Plaintiff objects only to that part of defendant’s statement that asserts he “has since lost his license,” claiming that it is false and not absolutely privileged.

After learning of defendant’s statement to the OSB, plaintiff brought this defamation action.2 At trial, the parties made cross motions for summary judgment. The court granted defendant’s motion on the ground that defendant’s statement was absolutely privileged, and denied plaintiffs motion. Plaintiff assigns error to the granting of summary judgment to defendant.

Summary judgment is appropriate if there is no genuine issue of material fact and the moving party is entitled to judgment as a matter of law. ORCP 47; Seeborg v. General Motors Corporation, 284 Or 695, 699, 588 P2d 1100 (1978). Because there is no factual dispute in this case, we determine whether defendant was entitled to judgment as a matter of law.

Plaintiff first argues that the trial court erred in ruling that defendant’s statement to the OSB was absolutely privileged. The Supreme Court held in Ramstead v. Morgan, 219 Or 383, 347 P2d 594 (1959), that statements made in a *16letter to the Grievance Committee of the OSB, if defamatory, were absolutely privileged. The court reiterated the well established rule that absolute immunity attaches to statements made by parties, witnesses or affiants during or incident to a judicial proceeding. 219 Or at 388. It then concluded that absolute immunity extends to statements made in, and papers made a part of, bar disciplinary proceedings, even if those proceedings are in a preliminary stage. 219 Or at 394. It also concluded that relevant statements made in a complaint designed to initiate bar disciplinary proceedings were likewise protected. 219 Or at 396.
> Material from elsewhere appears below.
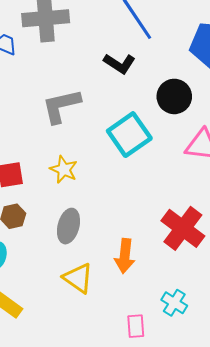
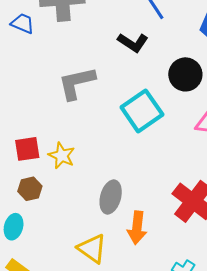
yellow star: (64, 169) -> (62, 156), moved
gray ellipse: (68, 226) -> (111, 197), moved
Plaintiff argues that the alleged defamatory statement made by defendant was not relevant to the OSB investigation, because it was “wholly foreign” to the complaint lodged against defendant. The appropriate inquiry is whether there was “some relation” between defendant’s statement and the OSB proceeding. Chard v. Galton, 277 Or 109, 115, 559 P2d 1280 (1977). The privilege embraces anything that may be relevant and pertinent, McKinney v. Cooper, 163 Or 512, 519, 98 P2d 711 (1940), and all doubt should be resolved in favor of its relevancy or pertinency. Irwin v. Ashurst, 158 Or 61, 70, 74 P2d 1127 (1938).
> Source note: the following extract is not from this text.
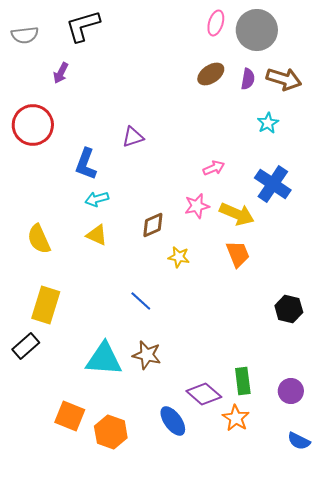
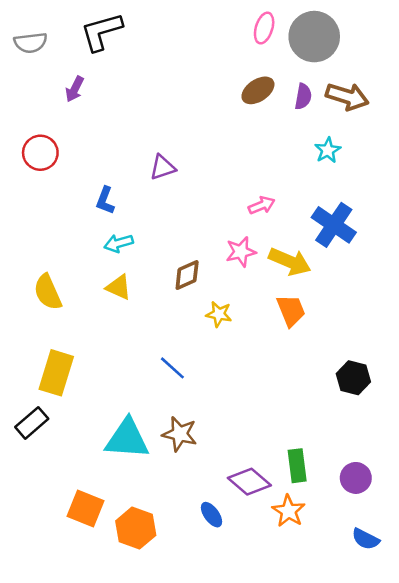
red circle: (33, 125) -> (40, 153), size x0.7
blue L-shape: (86, 164) -> (105, 200), size x0.7
blue ellipse: (173, 421) -> (212, 515), size x0.7

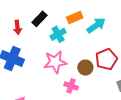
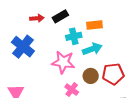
cyan arrow: (96, 25) -> (92, 49), moved
red arrow: (18, 27) -> (37, 18), turned -104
Here, the allegedly defamatory statement appeared in defendant’s response to an OSB inquiry. Therefore, defendant was absolutely privileged to publish that statement, provided that it had some relation to the inquiry. Defendant’s response asserted that several specialists could find no evidence that Greene had suffered brain damage from exposure to toxic fumes. The allegedly defamatory statement appeared in a sentence suggesting that only less qualified expert witnesses, including plaintiff, were available to testify on Greene’s behalf. In context, that statement responds to Greene’s complaint about the adequacy of defendant’s representation. Because it was part of defendant’s explanation of the adequacy of his representation, we conclude that the offending portion of defendant’s statement had some relation to the OSB inquiry.3

*17Plaintiffs remaining arguments and assignment of error do not require discussion.

Affirmed.

The OSB enclosed copies of Greene’s complaint, the police report and the district attorney’s report.

Plaintiffs claim for defamation also included allegations that defendant’s allegedly defamatory statement placed him in a false light.

If a statement is absolutely privileged, we may not inquire into its accuracy or the intention or motivation of the maker of that statement. See Ramstead v. Morgan, supra, 219 Or at 387; Irwin v. Ashurst, supra, 158 Or at 70; Duscosin v. Mott, 49 Or App 369, 371, 619 P2d 678 (1980).